>>>>
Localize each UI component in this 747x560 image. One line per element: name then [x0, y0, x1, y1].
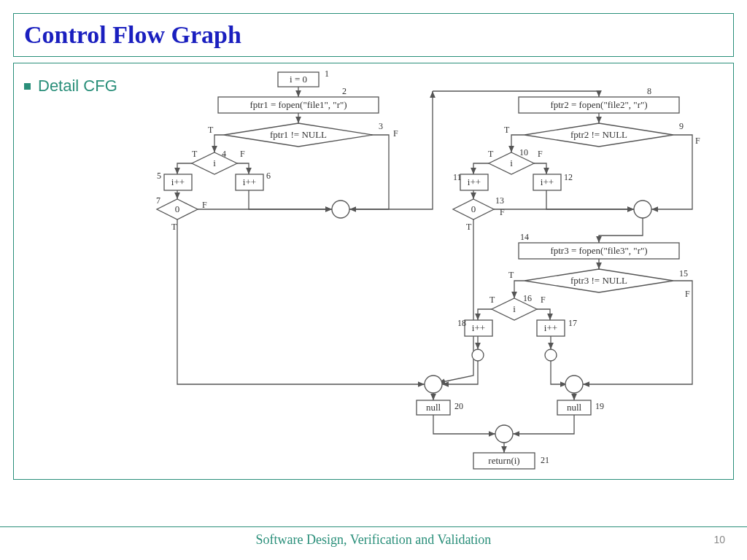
node-8-text: fptr2 = fopen("file2", "r") [550, 99, 647, 110]
node-6-text: i++ [243, 176, 256, 187]
edge-10-F-label: F [538, 149, 543, 159]
node-16-text: i [513, 303, 516, 314]
node-7-label: 7 [156, 195, 160, 206]
join-left [332, 201, 349, 218]
node-5-label: 5 [157, 171, 161, 181]
node-15-text: fptr3 != NULL [570, 275, 627, 286]
node-13-text: 0 [471, 203, 476, 214]
join-3 [425, 376, 442, 393]
node-5-text: i++ [171, 176, 185, 187]
edge-9-joinR-F [651, 135, 692, 209]
page-number: 10 [713, 534, 725, 545]
edge-15-join4-F [583, 281, 692, 384]
edge-9-F-label: F [695, 136, 700, 146]
slide-title: Control Flow Graph [24, 21, 723, 49]
edge-4-5 [177, 163, 192, 174]
node-19-text: null [567, 402, 582, 413]
edge-10-T-label: T [488, 149, 494, 159]
edge-joinR-14 [599, 218, 643, 243]
edge-16-F-label: F [541, 295, 546, 305]
node-16-label: 16 [523, 293, 532, 303]
node-21-label: 21 [541, 455, 549, 465]
edge-20-joinF [433, 415, 495, 434]
join-4 [565, 376, 583, 393]
edge-7-F-label: F [202, 200, 207, 210]
edge-3-F-label: F [393, 128, 398, 139]
footer-text: Software Design, Verification and Valida… [0, 532, 747, 548]
edge-4-6 [237, 163, 249, 174]
node-11-label: 11 [453, 172, 462, 182]
edge-3-joinL-F [349, 135, 389, 209]
node-8-label: 8 [647, 86, 651, 96]
node-2-text: fptr1 = fopen("file1", "r") [249, 99, 347, 110]
edge-15-F-label: F [685, 289, 690, 299]
edge-6-joinL [249, 190, 332, 209]
edge-10-12 [534, 163, 546, 174]
edge-16-18 [478, 309, 492, 320]
node-6-label: 6 [266, 171, 271, 181]
edge-13-F-label: F [500, 207, 505, 217]
node-9-label: 9 [679, 121, 684, 131]
node-7-text: 0 [175, 203, 180, 214]
node-18-label: 18 [457, 318, 466, 328]
node-17-text: i++ [544, 322, 557, 333]
join-final [495, 425, 513, 443]
node-10-text: i [510, 158, 513, 168]
edge-13-T-label: T [466, 222, 472, 232]
node-12-label: 12 [564, 172, 573, 182]
node-2-label: 2 [342, 86, 347, 96]
edge-4-5-T-label: T [192, 149, 198, 159]
title-box: Control Flow Graph [13, 13, 734, 57]
node-4-label: 4 [222, 149, 226, 159]
flowchart-diagram: i = 0 1 fptr1 = fopen("file1", "r") 2 fp… [14, 63, 734, 479]
node-1-text: i = 0 [290, 74, 307, 85]
node-3-label: 3 [379, 121, 383, 131]
edge-16-17 [537, 309, 550, 320]
edge-4-6-F-label: F [240, 149, 245, 159]
edge-mjR-join4 [551, 361, 567, 384]
footer-divider [0, 526, 747, 527]
node-20-text: null [426, 402, 441, 413]
edge-3-4-T-label: T [208, 125, 214, 135]
node-10-label: 10 [519, 147, 528, 158]
content-box: Detail CFG i = 0 1 fptr1 = fopen("file1"… [13, 63, 734, 480]
node-18-text: i++ [472, 322, 485, 333]
edge-13-join3 [438, 219, 473, 383]
edge-7-join3 [177, 219, 425, 384]
node-9-text: fptr2 != NULL [570, 129, 627, 140]
edge-7-T-label: T [171, 222, 177, 232]
node-14-text: fptr3 = fopen("file3", "r") [550, 245, 647, 256]
node-1-label: 1 [325, 69, 329, 79]
minijoin-L [472, 349, 484, 361]
join-right [634, 201, 651, 218]
node-20-label: 20 [454, 401, 463, 411]
edge-9-T-label: T [504, 125, 510, 135]
node-15-label: 15 [679, 268, 688, 279]
node-3-text: fptr1 != NULL [270, 129, 327, 140]
edge-12-joinR [546, 190, 634, 209]
edge-top-to-8 [433, 91, 599, 97]
node-4-text: i [213, 158, 216, 168]
node-14-label: 14 [520, 232, 529, 242]
node-11-text: i++ [468, 176, 481, 187]
edge-19-joinF [513, 415, 574, 434]
node-21-text: return(i) [488, 455, 519, 466]
node-12-text: i++ [541, 176, 554, 187]
edge-15-T-label: T [508, 270, 514, 280]
node-19-label: 19 [595, 401, 604, 411]
node-17-label: 17 [568, 318, 577, 328]
minijoin-R [545, 349, 557, 361]
edge-16-T-label: T [489, 295, 495, 305]
node-13-label: 13 [495, 195, 504, 206]
edge-10-11 [473, 163, 489, 174]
<<<<
▶ **PROMPT**:
Repeat the data exactly, excluding the pictures.

▶ **ANSWER FOR THIS EXERCISE**:
Localize each UI component in this 747x560 image. One line per element: name then [x0, y0, x1, y1].
node-8-text: fptr2 = fopen("file2", "r") [550, 99, 647, 110]
node-6-text: i++ [243, 176, 256, 187]
edge-10-F-label: F [538, 149, 543, 159]
node-16-text: i [513, 303, 516, 314]
node-7-label: 7 [156, 195, 160, 206]
join-left [332, 201, 349, 218]
node-5-label: 5 [157, 171, 161, 181]
node-15-text: fptr3 != NULL [570, 275, 627, 286]
node-13-text: 0 [471, 203, 476, 214]
join-3 [425, 376, 442, 393]
node-5-text: i++ [171, 176, 185, 187]
edge-9-joinR-F [651, 135, 692, 209]
page-number: 10 [713, 534, 725, 545]
edge-15-join4-F [583, 281, 692, 384]
edge-9-F-label: F [695, 136, 700, 146]
slide-title: Control Flow Graph [24, 21, 723, 49]
edge-4-5 [177, 163, 192, 174]
node-19-text: null [567, 402, 582, 413]
edge-10-T-label: T [488, 149, 494, 159]
edge-joinR-14 [599, 218, 643, 243]
edge-16-F-label: F [541, 295, 546, 305]
node-16-label: 16 [523, 293, 532, 303]
node-21-label: 21 [541, 455, 549, 465]
edge-20-joinF [433, 415, 495, 434]
join-4 [565, 376, 583, 393]
edge-7-F-label: F [202, 200, 207, 210]
edge-3-F-label: F [393, 128, 398, 139]
footer-text: Software Design, Verification and Valida… [0, 532, 747, 548]
edge-4-6 [237, 163, 249, 174]
node-11-label: 11 [453, 172, 462, 182]
edge-3-joinL-F [349, 135, 389, 209]
node-8-label: 8 [647, 86, 651, 96]
node-2-text: fptr1 = fopen("file1", "r") [249, 99, 347, 110]
edge-15-F-label: F [685, 289, 690, 299]
edge-6-joinL [249, 190, 332, 209]
edge-10-12 [534, 163, 546, 174]
edge-16-18 [478, 309, 492, 320]
node-6-label: 6 [266, 171, 271, 181]
edge-13-F-label: F [500, 207, 505, 217]
node-9-label: 9 [679, 121, 684, 131]
node-7-text: 0 [175, 203, 180, 214]
node-18-label: 18 [457, 318, 466, 328]
node-17-text: i++ [544, 322, 557, 333]
join-final [495, 425, 513, 443]
node-10-text: i [510, 158, 513, 168]
edge-13-T-label: T [466, 222, 472, 232]
node-12-label: 12 [564, 172, 573, 182]
node-2-label: 2 [342, 86, 347, 96]
edge-4-5-T-label: T [192, 149, 198, 159]
title-box: Control Flow Graph [13, 13, 734, 57]
node-4-label: 4 [222, 149, 226, 159]
flowchart-diagram: i = 0 1 fptr1 = fopen("file1", "r") 2 fp… [14, 63, 734, 479]
node-1-text: i = 0 [290, 74, 307, 85]
node-3-label: 3 [379, 121, 383, 131]
edge-16-17 [537, 309, 550, 320]
edge-4-6-F-label: F [240, 149, 245, 159]
edge-mjR-join4 [551, 361, 567, 384]
footer-divider [0, 526, 747, 527]
node-20-text: null [426, 402, 441, 413]
edge-3-4-T-label: T [208, 125, 214, 135]
node-10-label: 10 [519, 147, 528, 158]
content-box: Detail CFG i = 0 1 fptr1 = fopen("file1"… [13, 63, 734, 480]
node-18-text: i++ [472, 322, 485, 333]
edge-13-join3 [438, 219, 473, 383]
edge-7-join3 [177, 219, 425, 384]
node-9-text: fptr2 != NULL [570, 129, 627, 140]
edge-7-T-label: T [171, 222, 177, 232]
node-14-text: fptr3 = fopen("file3", "r") [550, 245, 647, 256]
node-1-label: 1 [325, 69, 329, 79]
minijoin-L [472, 349, 484, 361]
join-right [634, 201, 651, 218]
node-20-label: 20 [454, 401, 463, 411]
edge-9-T-label: T [504, 125, 510, 135]
node-15-label: 15 [679, 268, 688, 279]
node-3-text: fptr1 != NULL [270, 129, 327, 140]
edge-12-joinR [546, 190, 634, 209]
edge-top-to-8 [433, 91, 599, 97]
node-4-text: i [213, 158, 216, 168]
node-14-label: 14 [520, 232, 529, 242]
node-11-text: i++ [468, 176, 481, 187]
edge-19-joinF [513, 415, 574, 434]
node-21-text: return(i) [488, 455, 519, 466]
node-12-text: i++ [541, 176, 554, 187]
edge-15-T-label: T [508, 270, 514, 280]
node-19-label: 19 [595, 401, 604, 411]
node-17-label: 17 [568, 318, 577, 328]
minijoin-R [545, 349, 557, 361]
edge-16-T-label: T [489, 295, 495, 305]
node-13-label: 13 [495, 195, 504, 206]
edge-10-11 [473, 163, 489, 174]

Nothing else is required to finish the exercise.